[Bf-blender-cvs] [fa3d50af95f] master: Cycles: Improve denoising speed on GPUs with small tile sizes

Thu Nov 30 07:38:13 CET 2017

Commit: fa3d50af95fde76ef08590d2f86444f2f9fdca95
Author: Lukas Stockner
Date:   Fri Nov 10 04:34:14 2017 +0100
Branches: master
https://developer.blender.org/rBfa3d50af95fde76ef08590d2f86444f2f9fdca95

Cycles: Improve denoising speed on GPUs with small tile sizes

Previously, the NLM kernels would be launched once per offset with one thread per pixel.
However, with the smaller tile sizes that are now feasible, there wasn't enough work to fully occupy GPUs which results in a significant slowdown.

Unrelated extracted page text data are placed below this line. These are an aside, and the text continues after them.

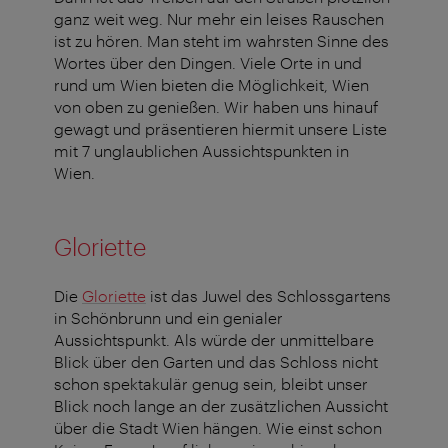
ganz weit weg. Nur mehr ein leises Rauschen
ist zu hören. Man steht im wahrsten Sinne des
Wortes über den Dingen. Viele Orte in und
rund um Wien bieten die Möglichkeit, Wien
von oben zu genießen. Wir haben uns hinauf
gewagt und präsentieren hiermit unsere Liste
mit 7 unglaublichen Aussichtspunkten in
Wien.
Gloriette
Die
Gloriette
ist das Juwel des Schlossgartens
in Schönbrunn und ein genialer
Aussichtspunkt. Als würde der unmittelbare
Blick über den Garten und das Schloss nicht
schon spektakulär genug sein, bleibt unser
Blick noch lange an der zusätzlichen Aussicht
über die Stadt Wien hängen. Wie einst schon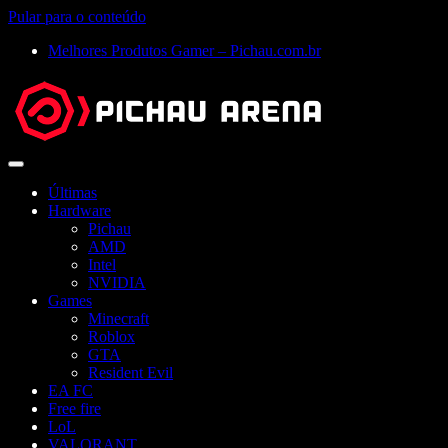
Pular para o conteúdo
Melhores Produtos Gamer – Pichau.com.br
Abrir
menu
Últimas
Hardware
Pichau
AMD
Intel
NVIDIA
Games
Minecraft
Roblox
GTA
Resident Evil
EA FC
Free fire
LoL
VALORANT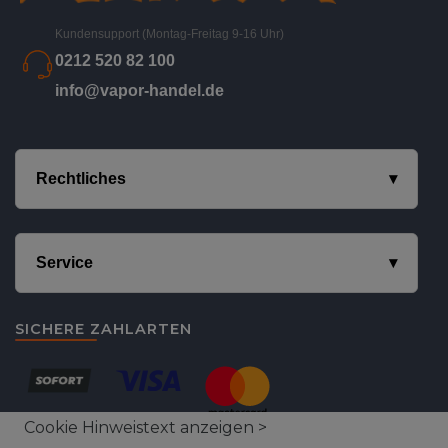
Kundensupport (Montag-Freitag 9-16 Uhr)
0212 520 82 100
info@vapor-handel.de
Rechtliches
Service
SICHERE ZAHLARTEN
Cookie Hinweistext anzeigen >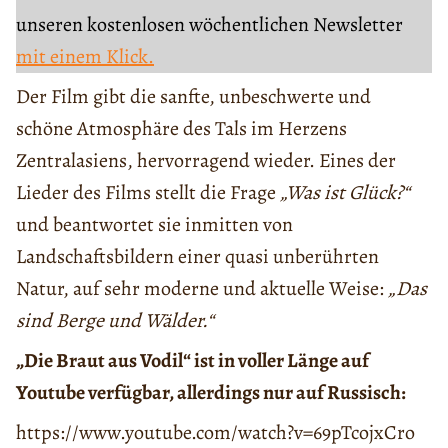
unseren kostenlosen wöchentlichen Newsletter
mit einem Klick.
Der Film gibt die sanfte, unbeschwerte und
schöne Atmosphäre des Tals im Herzens
Zentralasiens, hervorragend wieder. Eines der
Lieder des Films stellt die Frage
„Was ist Glück?“
und beantwortet sie inmitten von
Landschaftsbildern einer quasi unberührten
Natur, auf sehr moderne und aktuelle Weise:
„Das
sind Berge und Wälder.“
„Die Braut aus Vodil“ ist in voller Länge auf
Youtube verfügbar, allerdings nur auf Russisch:
https://www.youtube.com/watch?v=69pTcojxCro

Therefore, the kernels are now launched in a single call that handles all offsets at once.
This has two downsides: Memory accesses to accumulating buffers are now atomic, and more importantly, the temporary memory now has to be allocated for every shift at once, increasing the required memory.
On the other hand, of course, the smaller tiles significantly reduce the size of the memory.

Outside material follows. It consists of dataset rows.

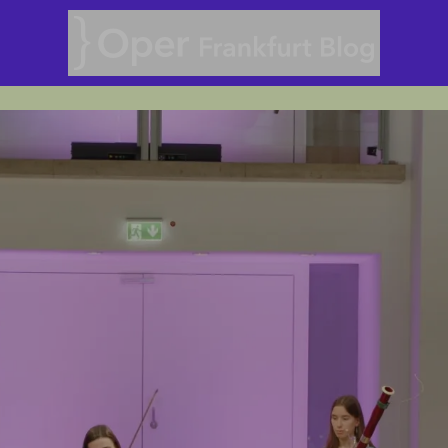
Oper Frankfurt Blog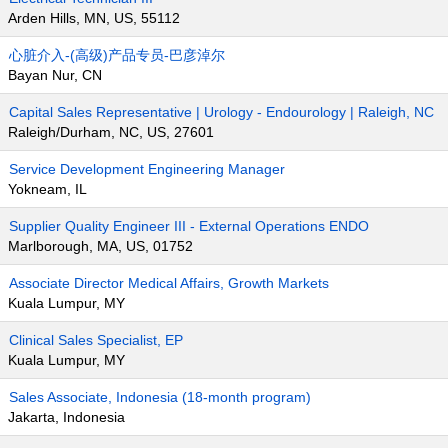
Arden Hills, MN, US, 55112
心脏介入-(高级)产品专员-巴彦淖尔
Bayan Nur, CN
Capital Sales Representative | Urology - Endourology | Raleigh, NC
Raleigh/Durham, NC, US, 27601
Service Development Engineering Manager
Yokneam, IL
Supplier Quality Engineer III - External Operations ENDO
Marlborough, MA, US, 01752
Associate Director Medical Affairs, Growth Markets
Kuala Lumpur, MY
Clinical Sales Specialist, EP
Kuala Lumpur, MY
Sales Associate, Indonesia (18-month program)
Jakarta, Indonesia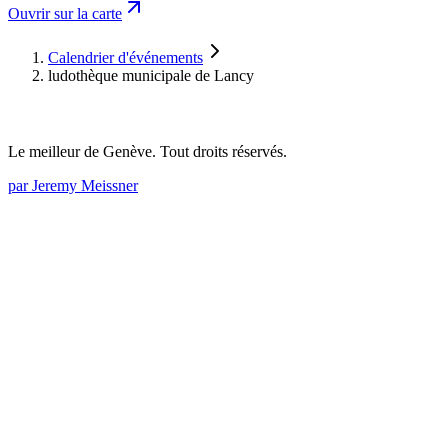
Ouvrir sur la carte
+
ludothèque municipale de Lancy
73, avenue des communes-réunies
−
Calendrier d'événements
ludothèque municipale de Lancy
Le meilleur de Genève. Tout droits réservés.
par Jeremy Meissner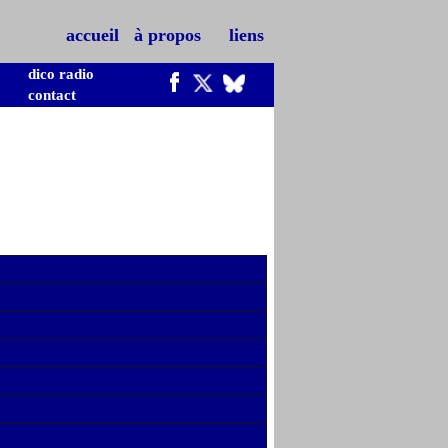
accueil
à propos
liens
dico radio
contact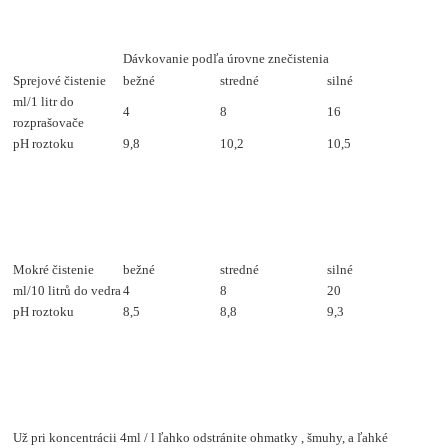
Dávkovanie podľa úrovne
znečistenia
Sprejové čistenie
bežné
stredné
silné
ml/1 litr do
4
8
16
rozprašovače
pH roztoku
9,8
10,2
10,5
Mokré čistenie
bežné
stredné
silné
ml/10 litrů do vedra
4
8
20
pH roztoku
8,5
8,8
9,3
Už pri koncentrácii 4ml / l ľahko odstránite ohmatky , šmuhy, a ľahké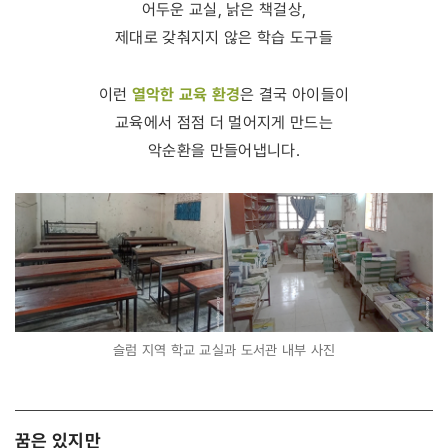
어두운 교실, 낡은 책걸상,
제대로 갖춰지지 않은 학습 도구들
열악한 교육 환경
이런
은 결국 아이들이
교육에서 점점 더 멀어지게 만드는
악순환을 만들어냅니다.
슬럼 지역 학교 교실과 도서관 내부 사진
꿈은 있지만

The main bottleneck right now is the construction of the transformation - there is nothing to be parallelized there, one thread per pixel is the maximum.
I tried to parallelize the SVD implementation by storing the matrix in shared memory and launching one block per pixel, but that wasn't really going anywhere.

To make the new code somewhat readable, the handling of rectangular regions was cleaned up a bit and commented, it should be easier to understand what's going on now.
Also, some variables have been renamed to make the difference between buffer width and stride more apparent, in addition to some general style cleanup.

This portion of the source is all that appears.